Minister for Europe Dick Roche has stated that if we vote No to Lisbon, we will not be asked to vote again on the same Treaty, as happened when people voted No to the Treaty of Nice.

We need changes to be made that are in Ireland’s interest and that of the other Member States before we can agree to any amended Treaty. We must keep Ireland’s Commissioner and our voice in Europe. We need to keep the Nice Treaty’s voting system for making EU laws. That was stated at the time to be suitable for an enlarged EU. There must be no going over to a population-based system, which is a power-grab by the Big States for control of the EU and an end to the concept of the EU as a “partnership of equals”.

We need a special Protocol to set aside the Laval/Vaxholm judgement of the EU Court of Justice and enable us maintain national standards of pay and working conditions over and above minimum standards. Special Protocols are needed to enable Member States maintain control of company taxes, of their human rights , of their public services and of their right to opt out of a mutual EU defence commitment.

If we reject the Lisbon Treaty Ireland would remain a fully committed member of the EU. We cannot be ostracised or expelled from the EU - anymore than that happened to the French and Dutch when they rejected the EU Constitution, of which Lisbon is a revamped version.

We need to send Lisbon back to the EU Prime Ministers and Presidents and tell them that we want a better deal - for Ireland’s sake and Europe’s sake. We want a more democratic, not a less democratic, EU.

This EU Constitution is being foisted on the peoples of Europe without referendums. Yet the French and Dutch have already rejected it. People everywhere have sought referendums on it. By voting No Ireland can open a way to that happening, to prevent this outrage against European democracy. Ireland can do it, on our own behalf and on behalf of all the peoples of Europe, if we have confidence in ourselves and resist the misrepresentations of what this Lisbon Constitution Treaty is really about, and all the personal attacks, threats and distortions which Lisbon’s opponents are subjected to.

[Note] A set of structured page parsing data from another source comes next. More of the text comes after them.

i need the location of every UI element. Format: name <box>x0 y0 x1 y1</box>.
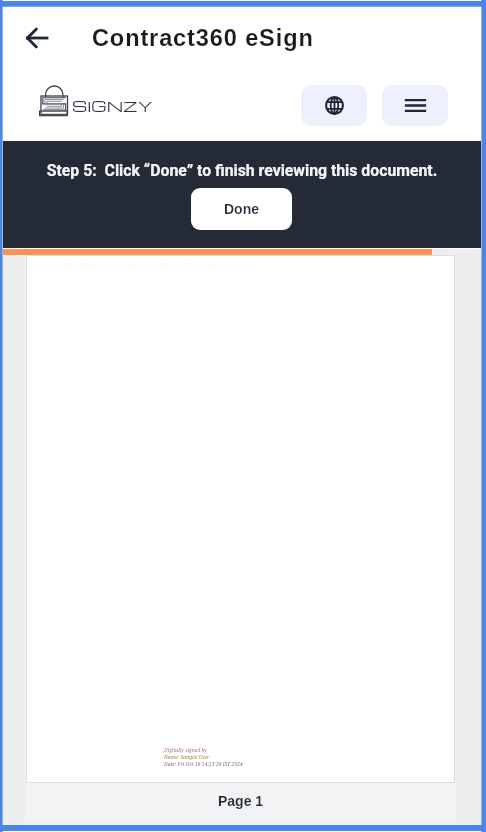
button[interactable]: Language <box>301 85 367 126</box>
button[interactable]: Menu <box>382 85 448 126</box>
staticText: Contract360 eSign <box>92 25 314 51</box>
staticText: Date: Fri Oct 18 14:25:39 IST 2024 <box>164 761 243 768</box>
button[interactable]: Back <box>21 22 52 53</box>
button[interactable]: Done <box>191 188 292 230</box>
staticText: Done <box>224 201 259 217</box>
staticText: Digitally signed by <box>164 747 207 754</box>
staticText: Name: Sample User <box>164 754 210 761</box>
staticText: SIGNZY <box>72 95 153 116</box>
staticText: Page 1 <box>218 793 264 809</box>
staticText: Step 5: Click “Done” to finish reviewing… <box>3 161 481 180</box>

A Vote No is a Yes to something better!

* * *

For a Reader-Friendly Edition of the Treaty of Lisbon, showing the deletions and additions which the Treaty would make in the two Consolidated EU Treaties – the Treaty on European Union and the Treaty on the Functioning of the European Union – download it from < euabc.com > or from < bonde.com > This invaluable document has been edited by Danish MEP Jens-Peter Bonde with the assistance of a team of legal advisers. It has a detailed Index to the topics you may be interested in, showing how the Lisbon Treaty would affect them.

The same author, who was a member of the Convention on the Future of Europe which drew up the original EU Constitution, of which Lisbon is a revamped version, has written an illuminating short book analysing the Lisbon Treaty and giving the story of how it came into being: From EU Constitution to Lisbon Treaty. This is downloadable from the same web-sites: < euabc.com > or< bonde.com > It may also be purchased from the National Platform EU Research and Information Centre at the above address for €10.

This document has been produced for public information by the National Platform EU Research and Information Centre, 24 Crawford Ave., Dublin 9; Secretary Anthony Coughlan; Tel.: 01-8305792; Web-site: nationalplatform.org ; It has been vetted for legal accuracy by authorities on Irish Constitutional and European law. People are free to use or adapt it as they see fit, without any need of reference to or acknowledgement of its source.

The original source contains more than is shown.